Fauci said monoclonal antibody treatments should be made available to people who get infected with COVID-19 “whether or not they’re unvaccinated or vaccinated.” 

Treating patients equally, regardless of vaccination status, is paramount, Fauci told Garrett.

“You should make monoclonal antibodies available to people who get infected, whether or not they’re unvaccinated or vaccinated, you don’t discriminate against somebody because of their choice of getting vaccinated or not,” Fauci said. “You treat each person who gets infected as an individual who deserves the best possible care.”
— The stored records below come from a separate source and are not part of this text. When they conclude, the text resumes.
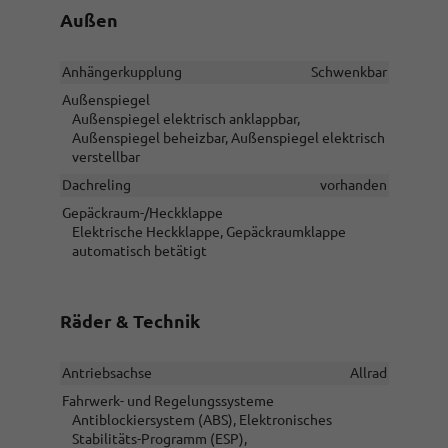
Außen
Anhängerkupplung
Schwenkbar
Außenspiegel
Außenspiegel elektrisch anklappbar,
Außenspiegel beheizbar, Außenspiegel elektrisch
verstellbar
Dachreling
vorhanden
Gepäckraum-/Heckklappe
Elektrische Heckklappe, Gepäckraumklappe
automatisch betätigt
Räder & Technik
Antriebsachse
Allrad
Fahrwerk- und Regelungssysteme
Antiblockiersystem (ABS), Elektronisches
Stabilitäts-Programm (ESP),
As the government moves toward expanding the authorization of booster shots for Pfizer vaccine recipients, Fauci said he “doesn’t recommend” getting the boosters unless people are in eligible categories. But despite the fact that over 2 million have gone ahead and gotten a third shot. Fauci showed little concern.
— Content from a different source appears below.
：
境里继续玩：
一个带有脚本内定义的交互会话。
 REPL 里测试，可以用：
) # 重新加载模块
“Since we have enough vaccines to not only vaccinate everybody, but boost everybody, I don’t think it hurts the larger system,” Fauci said.

Fauci, who has worked with seven U.S. presidents, also talked about the differences between the current one and his predecessor. He said he became a “bogeyman” for Trump supporters, while the Biden administration has an “entirely different approach” to COVID-19.

“One of the things that was a bit disturbing in the prior situation was anecdotal things were given almost as much weight as scientifically proven things. That I think was something that I had to speak up against,” Fauci said. “I became sort of the bogeyman for people, you know, who were very much pro-Trump and very much against me. And it was silly because it isn’t me against the president. I was not against the president at all.”

Fauci also addressed largely Republican accusations of “flip-flopping” on mask guidance and other coronavirus protections.

“I know there are detractors who push that aside and say, ‘No, no, no, no, you just fli- flop.’ Well, flip-flop is do you change your mind when nothing else has changed. But when the science changes and you change with the science, that’s not flip-flopping,” Fauci said. “All of a sudden it was me who flip-flopped when it wasn’t. The entire system changed based on the science.”

Highlights

  • Fauci on another “dark winter” in 2021-2022: “Are we going to have a dark winter? You know, if we don’t get the people vaccinated who need to be vaccinated and we get that conflating with an influenza season, we could have a dark, bad winter, but we could also avoid a dark, bad winter if we get people vaccinated to a very high degree over the next several weeks to a month or two.”
  • Working for Trump v. Biden: “One of the things that was a bit disturbing in the prior situation was anecdotal things were given almost as much weight as scientifically proven things. That I think was something that I had to speak up against. And unfortunately, that triggered a degree of animosity towards me that, you know, well, we don’t need to really hash that animosity not only within the environment of the White House, but among the numerous followers of the president. So I became sort of the boogeyman for people, you know, who were very much pro-Trump and very much against me. And it was silly because it isn’t me against the president. I was not against the president at all, not at all.”
  • Biden’s declaration of independence from the virus on July 4 — premature? “Well, I don’t think so… And then all of a sudden comes this Delta variant and bingo. All your plans are turned upside down. That happened.”
  • Ethics of rationing monoclonal antibodies: “You know, you should make monoclonal antibodies available to people who get infected, whether or not they’re unvaccinated or vaccinated, you don’t discriminate against somebody because of their choice of getting vaccinated or not… You treat each person who gets infected as an individual who deserves the best possible care.”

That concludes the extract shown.